Pero basta con que observe el tráfico de cualquier avenida para darse cuenta que prácticamente ninguno de los motociclistas cumple a cabalidad con los requerimientos. La falta más grave, que arriesga incluso su vida, es el conducir sin casco. Siguen circulando familias completas, con bebés en brazos en estas, sin siquiera tomar alguna precaución. Del chaleco mejor ni hablemos, pero ¿y Tránsito?

Nada tiene que ver con la protesta de hace unas semanas mediante la cual motociclistas afirmaban que se les intentaba criminalizar al obligarlos a usar chalecos y cascos rotulados con su matrícula pues, en la iniciativa del ejecutivo estatal se justificaba esta necesidad en los altos índices delictivos. Esa es harina de otro costal. Lo otro es seguridad.

Ante el alto costo de la gasolina, cada día hay –y habrá-, más motocicletas circulando por las calles del estado, por eso urge que lo que está en el papel se aplique.

Y es que tal parece que el tema de la movilidad está laxo, tanto en los municipios como en el estado, pues a diferencia de otras administraciones, no se han hecho anuncios de pasos a desnivel, distribuidores o puentes que ayuden a reducir los tiempos de traslado. Se entiende la austeridad, pero es necesario entonces aplicar el reglamento existente para todos, parejito.

Si tampoco han podido meter en orden a los conductores de tráiler que circulan a exceso de velocidad y con doble remolque sobre Lázaro Cárdenas, en Xalapa, a la hora que ellos gusten, mucho más complejo se vislumbra que puedan hacerlo con los vehículos ligeros.

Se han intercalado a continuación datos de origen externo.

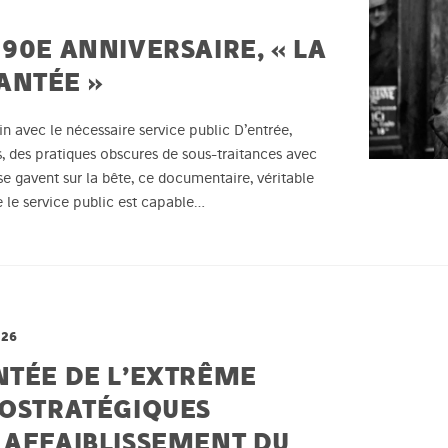
90E ANNIVERSAIRE, « LA
ANTÉE »
ain avec le nécessaire service public D’entrée,
, des pratiques obscures de sous-traitances avec
se gavent sur la bête, ce documentaire, véritable
 le service public est capable…
026
NTÉE DE L’EXTRÊME
ÉOSTRATÉGIQUES
 AFFAIBLISSEMENT DU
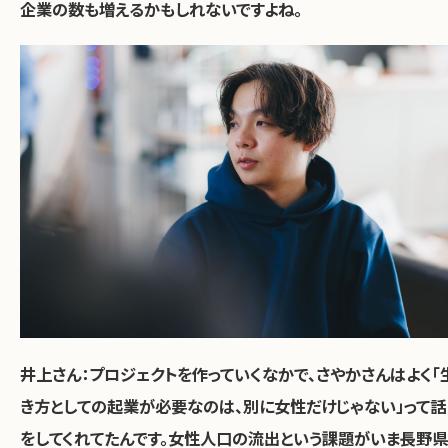
企業の数も増えるかもしれないですよね。
井上さん：
プロジェクトを作っていくなかで、さやかさんはよく「
き方としての起業が必要なのは、別に女性だけじゃない」って話
をしてくれてたんです。女性人口の流出という課題がいま長野県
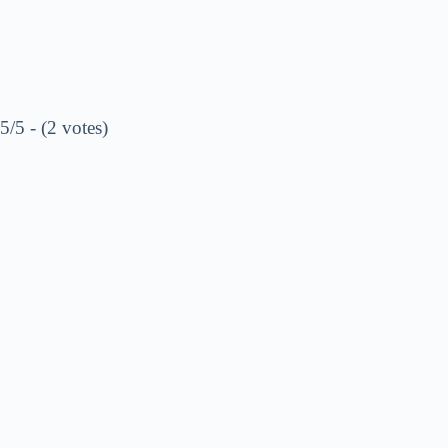
5/5 - (2 votes)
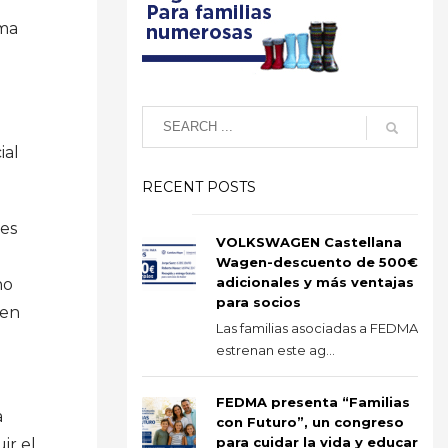
rma
ial
RECENT POSTS
nes
VOLKSWAGEN Castellana
Wagen-descuento de 500€
adicionales y más ventajas
no
para socios
 en
Las familias asociadas a FEDMA
estrenan este ag...
FEDMA presenta “Familias
a
con Futuro”, un congreso
para cuidar la vida y educar
ir el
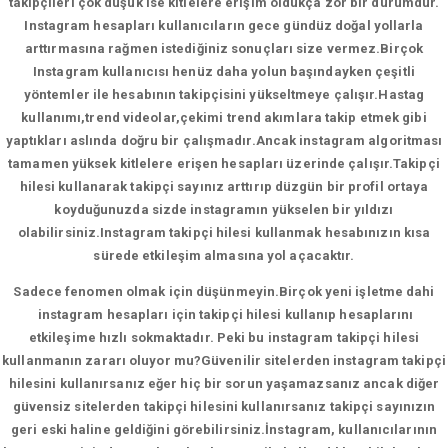
takipçileri çok düşük ise kitlelere erişim oldukça zor bir durumdur.
Instagram hesapları kullanıcıların gece gündüz doğal yollarla
arttırmasına rağmen istediğiniz sonuçları size vermez.Birçok
Instagram kullanıcısı henüz daha yolun başındayken çeşitli
yöntemler ile hesabının takipçisini yükseltmeye çalışır.Hastag
kullanımı,trend videolar,çekimi trend akımlara takip etmek gibi
yaptıkları aslında doğru bir çalışmadır.Ancak instagram algoritması
tamamen yüksek kitlelere erişen hesapları üzerinde çalışır.Takipçi
hilesi kullanarak takipçi sayınız arttırıp düzgün bir profil ortaya
koyduğunuzda sizde instagramın yükselen bir yıldızı
olabilirsiniz.Instagram takipçi hilesi kullanmak hesabınızın kısa
sürede etkileşim almasına yol açacaktır.
Sadece fenomen olmak için düşünmeyin.Birçok yeni işletme dahi
instagram hesapları için takipçi hilesi kullanıp hesaplarını
etkileşime hızlı sokmaktadır. Peki bu instagram takipçi hilesi
kullanmanın zararı oluyor mu?Güvenilir sitelerden instagram takipçi
hilesini kullanırsanız eğer hiç bir sorun yaşamazsanız ancak diğer
güvensiz sitelerden takipçi hilesini kullanırsanız takipçi sayınızın
geri eski haline geldiğini görebilirsiniz.İnstagram, kullanıcılarının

Hoy ya no se ven los operativos carrusel que antes se montaban para medir la velocidad con que circulan los coches sobre las principales avenidas, tampoco las grúas deteniendo motos que transitan con irregularidades, ni tantos sorpresivos alcoholímetros que, todos en conjunto, ayudaban a reducir los accidentes fatales.

Urge se vuelvan a implementar, que se aplique la ley a fin de poner un poco de orden a nuestras desquiciadas ciudades.